[Stored data]
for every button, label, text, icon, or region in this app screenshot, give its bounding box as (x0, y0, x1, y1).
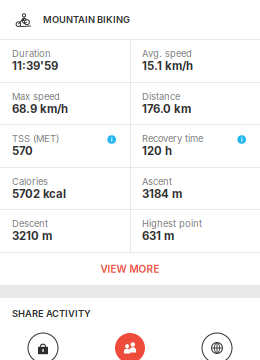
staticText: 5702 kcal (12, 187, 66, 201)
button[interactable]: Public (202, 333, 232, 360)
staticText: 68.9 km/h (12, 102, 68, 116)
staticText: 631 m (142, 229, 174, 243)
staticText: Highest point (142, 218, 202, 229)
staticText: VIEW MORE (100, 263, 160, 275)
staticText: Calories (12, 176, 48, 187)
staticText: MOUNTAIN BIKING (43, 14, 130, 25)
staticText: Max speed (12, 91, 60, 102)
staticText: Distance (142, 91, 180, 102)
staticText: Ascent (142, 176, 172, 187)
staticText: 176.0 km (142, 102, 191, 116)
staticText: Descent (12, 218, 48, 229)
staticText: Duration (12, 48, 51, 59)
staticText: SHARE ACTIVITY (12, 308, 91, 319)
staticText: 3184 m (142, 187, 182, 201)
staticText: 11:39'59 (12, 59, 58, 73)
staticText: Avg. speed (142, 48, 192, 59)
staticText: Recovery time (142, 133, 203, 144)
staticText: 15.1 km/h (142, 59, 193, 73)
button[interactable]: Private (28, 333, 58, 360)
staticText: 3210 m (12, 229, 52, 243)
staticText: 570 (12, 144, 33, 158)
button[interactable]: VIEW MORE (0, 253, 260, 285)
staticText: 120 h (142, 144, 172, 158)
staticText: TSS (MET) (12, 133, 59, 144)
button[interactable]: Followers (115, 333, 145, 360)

[Problem details] Gather from the entries above all lines that include the string "VIEW".

[Answer section]
staticText: VIEW MORE (100, 263, 160, 275)
button[interactable]: VIEW MORE (0, 253, 260, 285)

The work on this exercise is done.